Abstract
This paper explores the construction of bubonic plague as a specific illness during the seventeenth and eighteenth centuries by comparing contemporary accounts of two episodes of mass mortality, in Marseilles and Aleppo (present-day Syria).
The hypothesis of external disease agents to be classed together like birds or fish bore with it a corollary: the generic human body. Because people were taxonomically 'equal,' recognizably distinct illnesses could be produced in any individual notwithstanding his or
her idiosyncratic balance of humors. These linked ideas were hotly debated between those who promoted contagionist ideas and those (both in Europe and the Levant) who rejected them.
The official rationale for European quarantines was an identification of Middle Eastern cities with the bubonic plague, the inevitable outcome of particular beliefs and behaviors. However, examination of Arabic and Ottoman Turkish sources suggests instead that on both sides of the Mediterranean, divergent attitudes toward quarantine were motivated by a struggle for power in the international marketplace and political arena. Diagnoses of 'bubonic plague' in this period were an inversion of contemporary arguments for equality within European nation-states. Individuals and communities that showed "marks of contagion" on their physical or social bodies were denied the protection of rights increasingly thought to accrue to all states and human beings equally. The quarantine institutions that diagnosed and claimed to control plague thus provided boundaries for human rights on the one hand, and the 'family of nations' on the other.

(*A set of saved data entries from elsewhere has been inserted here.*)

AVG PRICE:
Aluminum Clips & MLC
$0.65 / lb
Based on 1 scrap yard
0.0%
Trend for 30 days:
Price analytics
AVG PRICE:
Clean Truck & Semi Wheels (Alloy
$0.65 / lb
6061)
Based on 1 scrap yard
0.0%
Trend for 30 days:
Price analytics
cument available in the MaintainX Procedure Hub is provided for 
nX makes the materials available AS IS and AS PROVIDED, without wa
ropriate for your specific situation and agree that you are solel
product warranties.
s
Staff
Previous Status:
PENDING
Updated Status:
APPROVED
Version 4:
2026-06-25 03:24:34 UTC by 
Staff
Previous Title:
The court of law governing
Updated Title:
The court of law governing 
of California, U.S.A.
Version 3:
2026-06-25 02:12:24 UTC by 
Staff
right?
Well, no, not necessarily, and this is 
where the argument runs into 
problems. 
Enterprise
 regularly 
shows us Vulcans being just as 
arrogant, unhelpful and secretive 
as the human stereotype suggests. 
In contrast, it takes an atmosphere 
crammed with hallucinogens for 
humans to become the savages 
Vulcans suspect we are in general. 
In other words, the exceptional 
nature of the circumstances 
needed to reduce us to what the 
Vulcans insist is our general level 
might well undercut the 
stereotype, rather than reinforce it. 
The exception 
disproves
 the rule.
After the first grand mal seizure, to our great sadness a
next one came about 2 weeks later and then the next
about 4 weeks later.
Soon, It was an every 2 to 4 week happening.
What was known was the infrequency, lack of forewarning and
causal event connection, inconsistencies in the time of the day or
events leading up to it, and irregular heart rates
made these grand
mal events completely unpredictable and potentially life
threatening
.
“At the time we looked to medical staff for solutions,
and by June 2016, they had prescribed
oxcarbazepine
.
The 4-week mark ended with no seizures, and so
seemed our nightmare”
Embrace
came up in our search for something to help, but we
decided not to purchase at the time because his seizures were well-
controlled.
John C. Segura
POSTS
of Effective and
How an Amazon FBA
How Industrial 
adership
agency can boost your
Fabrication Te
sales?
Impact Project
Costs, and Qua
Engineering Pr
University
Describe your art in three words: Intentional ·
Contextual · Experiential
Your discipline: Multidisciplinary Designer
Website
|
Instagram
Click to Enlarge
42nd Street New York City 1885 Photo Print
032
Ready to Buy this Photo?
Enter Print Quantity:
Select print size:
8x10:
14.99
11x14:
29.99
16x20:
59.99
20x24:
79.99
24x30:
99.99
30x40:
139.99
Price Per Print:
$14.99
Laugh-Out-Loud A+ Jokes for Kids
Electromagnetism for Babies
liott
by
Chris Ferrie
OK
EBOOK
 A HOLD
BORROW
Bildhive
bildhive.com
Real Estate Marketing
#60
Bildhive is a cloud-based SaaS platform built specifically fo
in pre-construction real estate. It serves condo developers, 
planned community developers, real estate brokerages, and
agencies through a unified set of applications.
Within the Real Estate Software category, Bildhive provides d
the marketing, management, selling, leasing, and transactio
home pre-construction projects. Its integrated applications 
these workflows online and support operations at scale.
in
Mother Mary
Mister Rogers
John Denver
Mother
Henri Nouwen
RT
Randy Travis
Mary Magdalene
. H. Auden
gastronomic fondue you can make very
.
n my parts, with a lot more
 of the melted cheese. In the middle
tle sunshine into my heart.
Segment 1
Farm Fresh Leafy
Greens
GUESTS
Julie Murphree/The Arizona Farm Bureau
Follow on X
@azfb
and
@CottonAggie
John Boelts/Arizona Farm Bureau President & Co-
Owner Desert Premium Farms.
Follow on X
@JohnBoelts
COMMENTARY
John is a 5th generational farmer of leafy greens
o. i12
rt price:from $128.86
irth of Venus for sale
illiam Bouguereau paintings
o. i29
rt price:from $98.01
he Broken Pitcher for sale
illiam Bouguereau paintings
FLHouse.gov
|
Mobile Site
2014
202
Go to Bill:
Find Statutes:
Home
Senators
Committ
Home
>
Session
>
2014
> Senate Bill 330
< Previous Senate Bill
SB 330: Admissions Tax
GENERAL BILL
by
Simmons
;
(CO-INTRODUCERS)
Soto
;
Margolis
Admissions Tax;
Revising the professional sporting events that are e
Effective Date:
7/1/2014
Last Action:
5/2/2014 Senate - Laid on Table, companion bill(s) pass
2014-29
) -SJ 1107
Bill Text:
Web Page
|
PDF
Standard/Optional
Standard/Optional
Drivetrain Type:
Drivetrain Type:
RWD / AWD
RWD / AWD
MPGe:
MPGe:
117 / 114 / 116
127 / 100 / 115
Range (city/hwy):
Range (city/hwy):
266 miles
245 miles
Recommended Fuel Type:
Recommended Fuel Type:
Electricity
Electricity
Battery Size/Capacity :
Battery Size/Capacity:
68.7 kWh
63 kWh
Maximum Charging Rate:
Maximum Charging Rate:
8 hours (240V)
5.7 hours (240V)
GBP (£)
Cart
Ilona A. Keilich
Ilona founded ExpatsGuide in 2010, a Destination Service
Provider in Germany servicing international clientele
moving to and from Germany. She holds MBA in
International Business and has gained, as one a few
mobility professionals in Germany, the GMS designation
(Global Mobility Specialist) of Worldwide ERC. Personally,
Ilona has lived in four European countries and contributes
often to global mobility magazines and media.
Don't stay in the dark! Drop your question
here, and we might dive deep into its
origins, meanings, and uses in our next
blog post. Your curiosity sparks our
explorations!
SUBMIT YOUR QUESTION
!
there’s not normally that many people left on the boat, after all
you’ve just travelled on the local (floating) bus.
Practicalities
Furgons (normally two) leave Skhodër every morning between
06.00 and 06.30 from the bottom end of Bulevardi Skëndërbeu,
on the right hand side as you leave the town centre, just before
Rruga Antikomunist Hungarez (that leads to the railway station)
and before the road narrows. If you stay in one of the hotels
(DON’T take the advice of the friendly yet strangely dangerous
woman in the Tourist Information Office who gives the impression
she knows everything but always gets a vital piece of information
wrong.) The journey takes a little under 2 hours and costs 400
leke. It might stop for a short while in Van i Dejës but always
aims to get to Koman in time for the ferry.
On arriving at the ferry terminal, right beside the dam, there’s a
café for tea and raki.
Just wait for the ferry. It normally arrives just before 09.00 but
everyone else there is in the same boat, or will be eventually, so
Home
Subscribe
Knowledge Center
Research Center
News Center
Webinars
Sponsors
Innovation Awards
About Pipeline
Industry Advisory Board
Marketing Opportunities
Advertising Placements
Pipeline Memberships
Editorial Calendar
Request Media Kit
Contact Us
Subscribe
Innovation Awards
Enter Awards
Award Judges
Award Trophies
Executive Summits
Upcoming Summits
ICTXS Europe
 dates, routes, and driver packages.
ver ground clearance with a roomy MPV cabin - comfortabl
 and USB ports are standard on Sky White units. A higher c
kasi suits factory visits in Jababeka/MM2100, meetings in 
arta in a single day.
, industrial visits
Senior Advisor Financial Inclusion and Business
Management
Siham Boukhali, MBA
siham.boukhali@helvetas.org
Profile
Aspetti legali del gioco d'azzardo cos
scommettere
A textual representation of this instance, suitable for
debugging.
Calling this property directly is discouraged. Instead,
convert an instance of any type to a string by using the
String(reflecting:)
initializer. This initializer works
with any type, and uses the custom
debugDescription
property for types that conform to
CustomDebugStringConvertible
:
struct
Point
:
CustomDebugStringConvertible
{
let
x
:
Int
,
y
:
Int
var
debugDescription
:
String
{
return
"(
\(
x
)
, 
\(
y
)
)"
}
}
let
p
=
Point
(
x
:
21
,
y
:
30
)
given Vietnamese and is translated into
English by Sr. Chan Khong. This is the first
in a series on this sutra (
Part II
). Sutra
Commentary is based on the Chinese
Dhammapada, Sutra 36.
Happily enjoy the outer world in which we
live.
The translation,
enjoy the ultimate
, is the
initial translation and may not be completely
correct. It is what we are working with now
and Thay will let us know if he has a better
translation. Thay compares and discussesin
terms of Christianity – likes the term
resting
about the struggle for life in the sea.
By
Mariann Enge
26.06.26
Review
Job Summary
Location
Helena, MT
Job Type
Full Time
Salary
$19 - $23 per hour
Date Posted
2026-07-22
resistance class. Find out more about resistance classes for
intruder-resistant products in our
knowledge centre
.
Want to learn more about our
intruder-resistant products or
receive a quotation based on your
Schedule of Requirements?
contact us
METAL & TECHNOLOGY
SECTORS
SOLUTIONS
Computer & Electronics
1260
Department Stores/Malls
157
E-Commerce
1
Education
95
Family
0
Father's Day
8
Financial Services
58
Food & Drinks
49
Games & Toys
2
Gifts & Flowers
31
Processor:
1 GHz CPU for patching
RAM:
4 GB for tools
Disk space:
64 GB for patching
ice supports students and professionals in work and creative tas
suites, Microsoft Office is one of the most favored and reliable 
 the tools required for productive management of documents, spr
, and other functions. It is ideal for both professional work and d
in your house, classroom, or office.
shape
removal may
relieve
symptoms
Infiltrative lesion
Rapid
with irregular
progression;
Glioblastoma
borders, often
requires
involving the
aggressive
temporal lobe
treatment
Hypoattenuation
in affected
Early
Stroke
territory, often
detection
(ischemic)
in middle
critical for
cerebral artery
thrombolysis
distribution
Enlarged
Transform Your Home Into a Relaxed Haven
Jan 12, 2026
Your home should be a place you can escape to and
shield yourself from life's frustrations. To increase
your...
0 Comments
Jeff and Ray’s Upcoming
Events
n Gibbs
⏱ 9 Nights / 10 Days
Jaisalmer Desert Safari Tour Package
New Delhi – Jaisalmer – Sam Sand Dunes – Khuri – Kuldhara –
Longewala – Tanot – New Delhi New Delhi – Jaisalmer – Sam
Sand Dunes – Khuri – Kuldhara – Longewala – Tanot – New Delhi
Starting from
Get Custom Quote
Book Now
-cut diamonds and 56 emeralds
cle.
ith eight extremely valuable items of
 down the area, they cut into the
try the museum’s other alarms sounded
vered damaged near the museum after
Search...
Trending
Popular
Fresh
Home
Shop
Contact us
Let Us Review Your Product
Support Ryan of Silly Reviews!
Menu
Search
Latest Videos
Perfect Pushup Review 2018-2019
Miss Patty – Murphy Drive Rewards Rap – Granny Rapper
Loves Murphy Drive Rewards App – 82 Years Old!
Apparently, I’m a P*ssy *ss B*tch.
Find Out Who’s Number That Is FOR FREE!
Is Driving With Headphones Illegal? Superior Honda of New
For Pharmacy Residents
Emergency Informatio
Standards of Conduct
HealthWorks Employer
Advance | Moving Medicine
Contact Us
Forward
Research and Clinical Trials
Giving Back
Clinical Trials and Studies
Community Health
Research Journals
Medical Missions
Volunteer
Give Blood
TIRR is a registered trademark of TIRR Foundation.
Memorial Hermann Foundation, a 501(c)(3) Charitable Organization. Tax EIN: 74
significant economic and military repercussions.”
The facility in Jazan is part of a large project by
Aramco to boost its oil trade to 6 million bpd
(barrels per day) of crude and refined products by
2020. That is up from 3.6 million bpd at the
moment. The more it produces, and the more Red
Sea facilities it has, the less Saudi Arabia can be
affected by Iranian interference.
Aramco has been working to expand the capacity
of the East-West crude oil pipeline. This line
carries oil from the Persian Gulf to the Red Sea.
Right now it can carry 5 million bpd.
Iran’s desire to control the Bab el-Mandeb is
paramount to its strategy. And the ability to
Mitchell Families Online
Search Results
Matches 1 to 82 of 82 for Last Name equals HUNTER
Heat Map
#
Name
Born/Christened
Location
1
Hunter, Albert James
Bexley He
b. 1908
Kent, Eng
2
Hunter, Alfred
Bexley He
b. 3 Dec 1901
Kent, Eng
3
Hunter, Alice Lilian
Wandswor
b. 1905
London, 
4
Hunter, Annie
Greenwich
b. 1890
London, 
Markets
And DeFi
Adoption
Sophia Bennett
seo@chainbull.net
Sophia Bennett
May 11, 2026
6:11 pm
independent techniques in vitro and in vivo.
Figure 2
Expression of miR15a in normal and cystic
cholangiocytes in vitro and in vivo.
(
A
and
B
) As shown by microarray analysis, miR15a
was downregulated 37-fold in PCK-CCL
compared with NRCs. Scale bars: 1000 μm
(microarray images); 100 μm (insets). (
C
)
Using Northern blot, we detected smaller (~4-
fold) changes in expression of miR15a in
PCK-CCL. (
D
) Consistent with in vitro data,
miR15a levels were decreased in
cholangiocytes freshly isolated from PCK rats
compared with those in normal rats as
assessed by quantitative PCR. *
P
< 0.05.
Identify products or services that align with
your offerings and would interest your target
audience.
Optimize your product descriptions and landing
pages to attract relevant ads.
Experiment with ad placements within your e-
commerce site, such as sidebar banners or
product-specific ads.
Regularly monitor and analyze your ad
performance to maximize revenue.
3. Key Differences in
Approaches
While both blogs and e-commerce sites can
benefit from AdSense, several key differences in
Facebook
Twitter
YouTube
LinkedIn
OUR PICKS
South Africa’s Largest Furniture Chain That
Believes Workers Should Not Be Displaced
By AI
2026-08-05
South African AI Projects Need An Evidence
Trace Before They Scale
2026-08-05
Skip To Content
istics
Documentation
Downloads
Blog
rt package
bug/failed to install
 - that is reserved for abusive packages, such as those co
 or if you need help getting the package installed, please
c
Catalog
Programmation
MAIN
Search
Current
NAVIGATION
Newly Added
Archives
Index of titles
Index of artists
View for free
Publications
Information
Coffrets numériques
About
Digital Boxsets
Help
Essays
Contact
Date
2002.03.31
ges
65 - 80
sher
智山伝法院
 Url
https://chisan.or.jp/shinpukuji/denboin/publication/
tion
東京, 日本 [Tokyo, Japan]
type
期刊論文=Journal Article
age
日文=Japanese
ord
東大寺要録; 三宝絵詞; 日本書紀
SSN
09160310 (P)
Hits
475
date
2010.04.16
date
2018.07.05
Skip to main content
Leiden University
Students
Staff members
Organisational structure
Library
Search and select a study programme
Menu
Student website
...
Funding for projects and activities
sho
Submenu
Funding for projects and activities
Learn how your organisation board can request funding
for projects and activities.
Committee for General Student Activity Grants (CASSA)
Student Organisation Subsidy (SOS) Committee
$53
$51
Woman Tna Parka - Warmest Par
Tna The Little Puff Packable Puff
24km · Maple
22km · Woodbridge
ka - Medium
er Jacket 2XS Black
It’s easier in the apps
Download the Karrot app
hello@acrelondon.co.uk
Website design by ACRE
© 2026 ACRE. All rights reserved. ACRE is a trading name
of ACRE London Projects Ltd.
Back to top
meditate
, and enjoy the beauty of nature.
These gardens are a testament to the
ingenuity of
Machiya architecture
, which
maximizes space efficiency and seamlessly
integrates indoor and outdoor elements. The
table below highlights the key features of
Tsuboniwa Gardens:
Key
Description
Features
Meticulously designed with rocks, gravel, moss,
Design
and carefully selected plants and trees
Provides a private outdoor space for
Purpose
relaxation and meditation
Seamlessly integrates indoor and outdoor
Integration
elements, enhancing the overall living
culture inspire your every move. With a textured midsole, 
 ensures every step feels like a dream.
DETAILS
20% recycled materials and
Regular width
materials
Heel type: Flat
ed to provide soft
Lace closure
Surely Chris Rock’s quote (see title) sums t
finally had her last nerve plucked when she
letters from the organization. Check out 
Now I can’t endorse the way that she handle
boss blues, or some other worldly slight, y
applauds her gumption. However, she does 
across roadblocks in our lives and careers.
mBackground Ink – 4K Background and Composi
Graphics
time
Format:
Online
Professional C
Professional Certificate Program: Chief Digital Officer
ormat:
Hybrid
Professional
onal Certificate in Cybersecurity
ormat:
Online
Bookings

Descriptions of plague by laypersons and medical literati, including both 'contagionists' like Jean-Baptiste Bertrand and 'localists' like Salih bin Nasrallah Ibn Sallum and Francois Chicoyneau, make clear that all parties, both professional and lay, depended on common theoretical principles outlined in Graeco-Arabic medical and natural historical sources. The residents of Europe and Ottoman Syria differed not in their medical knowledge but rather in administrative systems that called familiar diseases of development by different names. Apparent differential incidence of plague, I suggest in conclusion, may be an illusion of our documentary sources, as common bodily signs appearing on individuals in widely dispersed locations were associated with each other by a complex documentary chain.